Directions:
An exact copy of every record, without the pictures, is what should come back.

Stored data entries
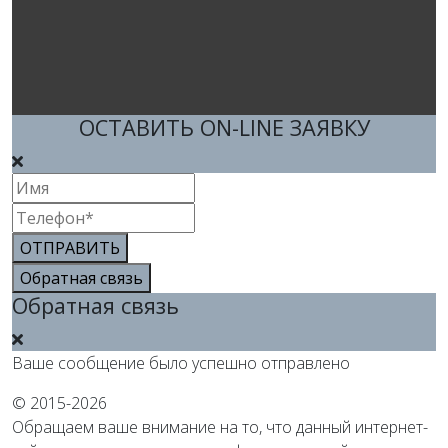
ОСТАВИТЬ ON-LINE ЗАЯВКУ
ОТПРАВИТЬ
Обратная связь
Обратная связь
Ваше сообщение было успешно отправлено
© 2015-2026
Обращаем ваше внимание на то, что данный интернет-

Answer section:
ОСТАВИТЬ ON-LINE ЗАЯВКУ
ОТПРАВИТЬ
Обратная связь
Обратная связь
Ваше сообщение было успешно отправлено
© 2015-2026
Обращаем ваше внимание на то, что данный интернет-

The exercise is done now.